» **WORK REQUIRED**:
From the following material, say how many lines have "Know" in them; write only the number.

☆ ☆ ☆

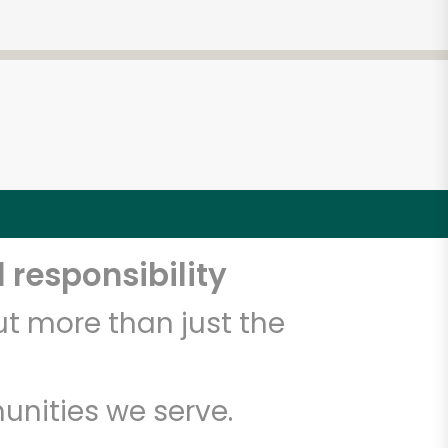
5
 responsibility
t more than just the
unities we serve.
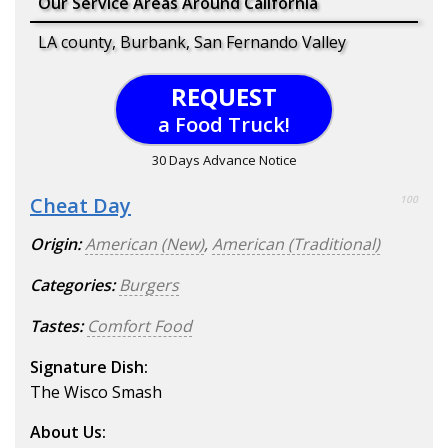
Our Service Areas Around California
LA county, Burbank, San Fernando Valley
REQUEST
a Food Truck!
30 Days Advance Notice
Cheat Day
100
Origin:
American (New)
,
American (Traditional)
Categories:
Burgers
Tastes:
Comfort Food
Signature Dish:
The Wisco Smash
About Us:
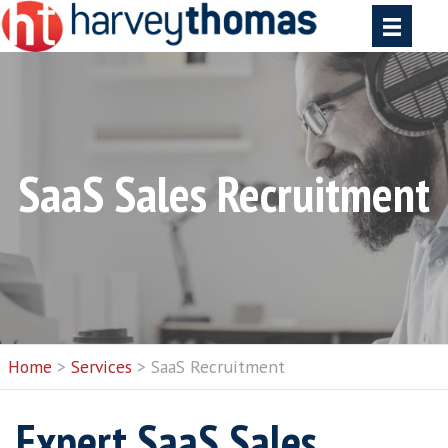
SaaS Sales Recruit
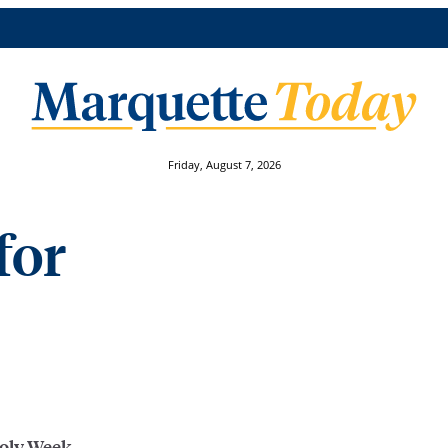
Friday, August 7, 2026
for
Holy Week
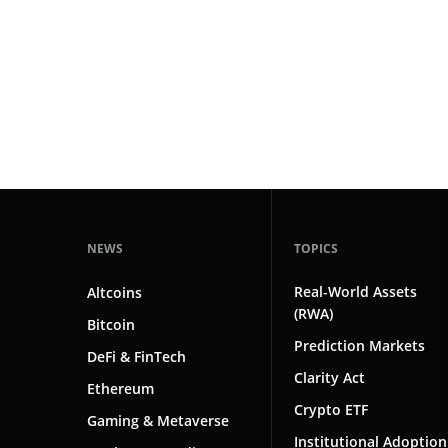
#markets
102
#prediction markets
97
#coinbase
87
#crypto markets
81
#solana
80
#crypto
78
#hedging
2
NEWS
TOPICS
Real-World Assets
Altcoins
(RWA)
Bitcoin
Prediction Markets
DeFi & FinTech
Clarity Act
Ethereum
Crypto ETF
Gaming & Metaverse
Institutional Adoption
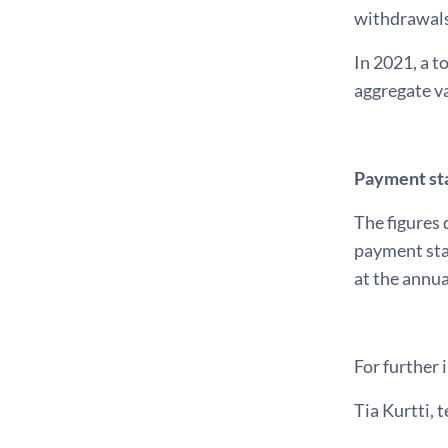
withdrawals
In 2021, a t
aggregate va
Payment sta
The figures 
payment sta
at the annua
For further 
Tia Kurtti, t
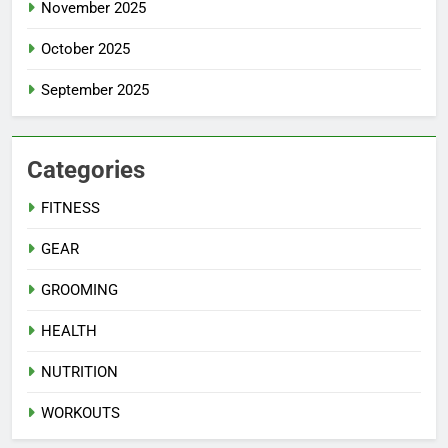
November 2025
October 2025
September 2025
Categories
FITNESS
GEAR
GROOMING
HEALTH
NUTRITION
WORKOUTS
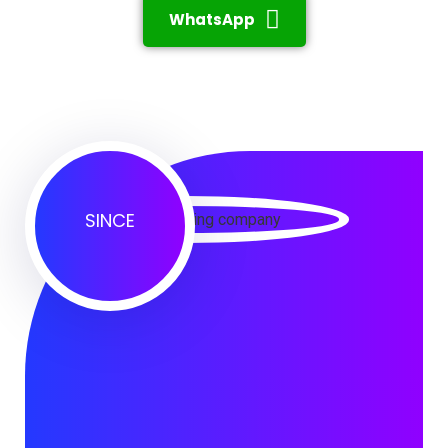
WhatsApp
SINCE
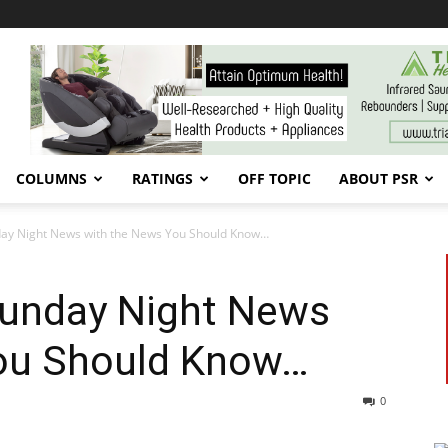
COLUMNS
RATINGS
OFF TOPIC
ABOUT PSR
nday Night News with the News You Should Know…
 Sunday Night News
ou Should Know…
0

☆ ☆ ☆

» **WRITTEN RESPONSE**:
2